Clarion West Day 1: Time Compression and Liminality, Ahoy!

It’s Sunday morning, and just a few hours til the Clarion West workshop officially starts. We’ve been doing Locus awards events up til now – Congrats to all the winners, most of whom are Cat Valente.

I can see already one of the ways this becomes such a significant, life-changing experience, and it has to do with time compression. I’ve only been here for two days (less than, really), but it already feels much longer than that. There’ve been excellent conversations with amazing people, and the group is large enough to be able to atomize out in various permutations without it feeling weird or cliquey, but small enough that we still feel like a band. It helps that the surrounding social structure of alums and supporters are consistently narratively constructing us as a group, so that even in these first few days we have the common experience of receiving similar kinds of friendly teasing, excellent advice, and warm well-wishing.
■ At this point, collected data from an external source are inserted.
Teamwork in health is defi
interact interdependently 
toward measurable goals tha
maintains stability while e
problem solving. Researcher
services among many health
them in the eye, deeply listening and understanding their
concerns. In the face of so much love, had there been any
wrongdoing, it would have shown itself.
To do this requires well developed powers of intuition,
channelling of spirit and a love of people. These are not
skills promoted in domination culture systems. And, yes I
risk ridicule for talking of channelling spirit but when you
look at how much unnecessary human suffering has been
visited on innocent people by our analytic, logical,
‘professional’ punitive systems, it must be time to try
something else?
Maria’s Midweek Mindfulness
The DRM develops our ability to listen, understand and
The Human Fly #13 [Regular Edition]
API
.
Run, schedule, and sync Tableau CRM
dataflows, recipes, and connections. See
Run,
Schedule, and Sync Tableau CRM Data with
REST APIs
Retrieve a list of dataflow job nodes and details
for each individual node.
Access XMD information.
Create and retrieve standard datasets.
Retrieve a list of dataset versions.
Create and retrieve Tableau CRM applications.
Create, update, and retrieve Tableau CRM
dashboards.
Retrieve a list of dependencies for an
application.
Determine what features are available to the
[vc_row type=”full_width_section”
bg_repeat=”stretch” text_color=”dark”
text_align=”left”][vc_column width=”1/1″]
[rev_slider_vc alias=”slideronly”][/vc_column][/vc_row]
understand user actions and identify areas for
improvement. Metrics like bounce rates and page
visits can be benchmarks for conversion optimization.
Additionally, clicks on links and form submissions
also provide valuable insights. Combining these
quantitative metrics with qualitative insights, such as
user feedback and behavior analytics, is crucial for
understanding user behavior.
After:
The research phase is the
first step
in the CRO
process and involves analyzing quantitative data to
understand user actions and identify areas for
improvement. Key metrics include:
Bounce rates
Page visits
This density of shared experience (with many other contributing elements – even in this there is so much to unpack), creates a feeling of time compression. It feels like I’ve been here so much longer, known my cohort longer, than just a day and change. I can see why attendees quickly lose the ability to blog. It would be like thrusting your head outside a speeding train just as the tunnel edge is coming up. You’re going so fast, how do you possibly break the bubble to communicate to people living in real time? Without splatting your head, I mean.

It’s such a classic Turner-esque liminal space. Our identities are becoming unfixed! We are being made powerful and monstrous! We must be broken down before we can break through! (which apparently happens mostly in week 4, but I will not cry. Connie Willis says there is no crying in baseball. And also that Andrew Lee Potts is adorbs).
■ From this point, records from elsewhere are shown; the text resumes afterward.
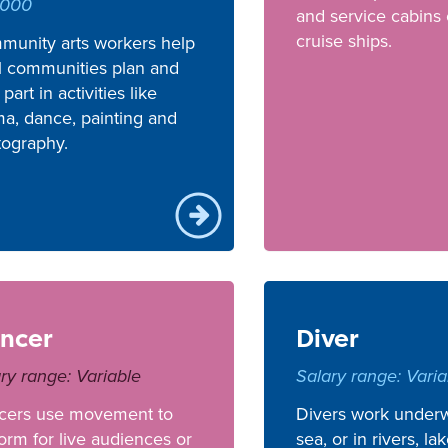
,000
and service cabins
cruise ships.
munity arts workers help
l communities plan and
 part in activities like
a, dance, painting and
tography.
ncer
Diver
ry range: Variable
Salary range: Varia
cers use movement to
Divers work underw
orm for live audiences or
sea, or in rivers, la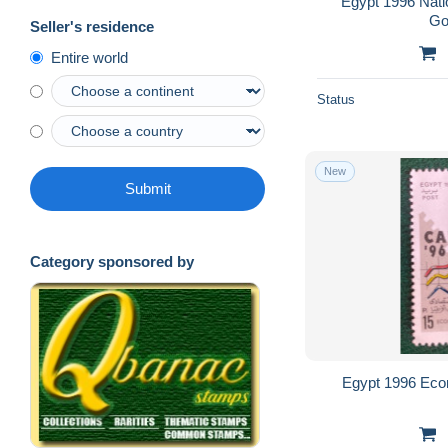
Egypt 1996 Nati
Go
Seller's residence
Entire world
Status
New
Submit
Category sponsored by
Egypt 1996 Eco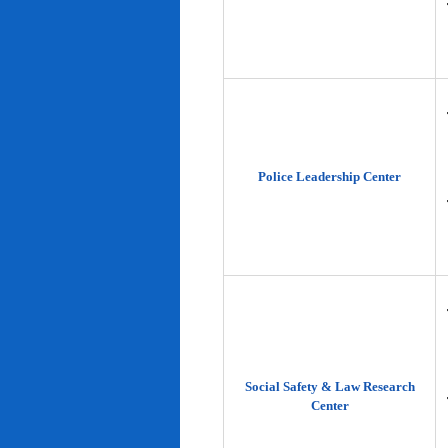
Police Leadership Center
Social Safety & Law Research
Center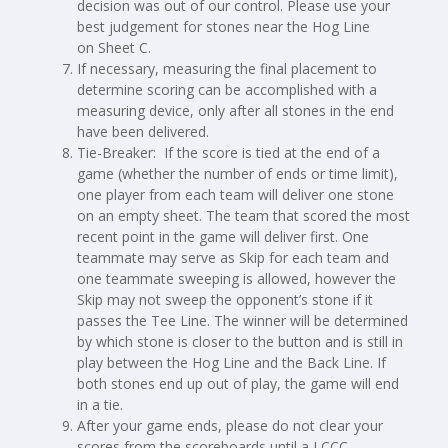
decision was out of our control. Please use your
best judgement for stones near the Hog Line
on Sheet C.
If necessary, measuring the final placement to
determine scoring can be accomplished with a
measuring device, only after all stones in the end
have been delivered.
Tie-Breaker: If the score is tied at the end of a
game (whether the number of ends or time limit),
one player from each team will deliver one stone
on an empty sheet. The team that scored the most
recent point in the game will deliver first. One
teammate may serve as Skip for each team and
one teammate sweeping is allowed, however the
Skip may not sweep the opponent’s stone if it
passes the Tee Line. The winner will be determined
by which stone is closer to the button and is still in
play between the Hog Line and the Back Line. If
both stones end up out of play, the game will end
in a tie.
After your game ends, please do not clear your
scores from the scoreboards until a LCCC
Good thing I’m a fox. We know how to navigate liminal spaces. We thrive in them. We’re made for this kind of shit. So I will try to report back across the border. Just know that time works differently here (just like in Faerie), so I can’t promise that three hundred years won’t have passed the next time I stick my head out of the bubble.

I sincerely hope the effort won’t make my head go splat.

(crossposted at www.teleidoplex.com/blog)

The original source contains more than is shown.